> WORK INSTRUCTIONS: Each entry below should appear again exactly as written, without pictures.

___ RECORDS FOR PROCESSING ___

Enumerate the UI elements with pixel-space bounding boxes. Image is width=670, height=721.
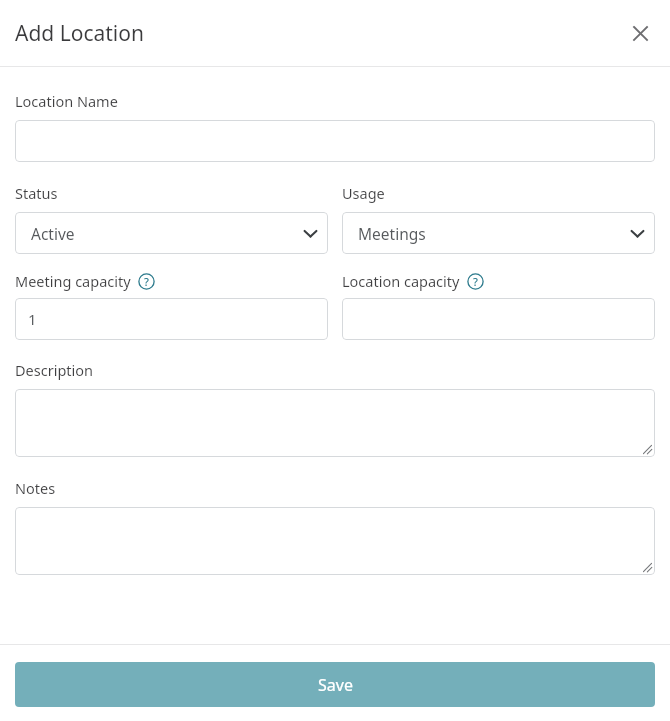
- button[interactable]: Description: [15, 389, 655, 457]
- staticText: Notes: [15, 478, 56, 498]
- button[interactable]: Location capacity: [342, 298, 655, 340]
- button[interactable]: Location Name: [15, 120, 655, 162]
- staticText: Add Location: [15, 19, 144, 48]
- button[interactable]: Notes: [15, 507, 655, 575]
- button[interactable]: Location capacity help: [467, 273, 484, 290]
- staticText: Location capacity: [342, 271, 460, 291]
- staticText: Meetings: [358, 223, 426, 244]
- button[interactable]: Meetings: [342, 212, 655, 254]
- staticText: Save: [318, 674, 353, 696]
- button[interactable]: Active: [15, 212, 328, 254]
- staticText: Usage: [342, 183, 385, 203]
- button[interactable]: Close: [622, 15, 658, 51]
- button[interactable]: Meeting capacity: [15, 298, 328, 340]
- staticText: Active: [31, 223, 75, 244]
- button[interactable]: Save: [15, 662, 655, 707]
- button[interactable]: Meeting capacity help: [138, 273, 155, 290]
- staticText: Status: [15, 183, 58, 203]
- staticText: ?: [144, 274, 149, 289]
- staticText: Location Name: [15, 91, 118, 111]
- staticText: ?: [473, 274, 478, 289]
- staticText: Meeting capacity: [15, 271, 131, 291]
- staticText: 1: [28, 309, 37, 329]
- staticText: Description: [15, 360, 94, 380]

___

> EXERCISE ANSWER:
Enumerate the UI elements with pixel-space bounding boxes. Image is width=670, height=721.
- button[interactable]: Description: [15, 389, 655, 457]
- staticText: Notes: [15, 478, 56, 498]
- button[interactable]: Location capacity: [342, 298, 655, 340]
- button[interactable]: Location Name: [15, 120, 655, 162]
- staticText: Add Location: [15, 19, 144, 48]
- button[interactable]: Notes: [15, 507, 655, 575]
- button[interactable]: Location capacity help: [467, 273, 484, 290]
- staticText: Location capacity: [342, 271, 460, 291]
- staticText: Meetings: [358, 223, 426, 244]
- button[interactable]: Meetings: [342, 212, 655, 254]
- staticText: Save: [318, 674, 353, 696]
- button[interactable]: Active: [15, 212, 328, 254]
- staticText: Usage: [342, 183, 385, 203]
- button[interactable]: Close: [622, 15, 658, 51]
- button[interactable]: Meeting capacity: [15, 298, 328, 340]
- staticText: Active: [31, 223, 75, 244]
- button[interactable]: Save: [15, 662, 655, 707]
- button[interactable]: Meeting capacity help: [138, 273, 155, 290]
- staticText: Status: [15, 183, 58, 203]
- staticText: ?: [144, 274, 149, 289]
- staticText: Location Name: [15, 91, 118, 111]
- staticText: ?: [473, 274, 478, 289]
- staticText: Meeting capacity: [15, 271, 131, 291]
- staticText: 1: [28, 309, 37, 329]
- staticText: Description: [15, 360, 94, 380]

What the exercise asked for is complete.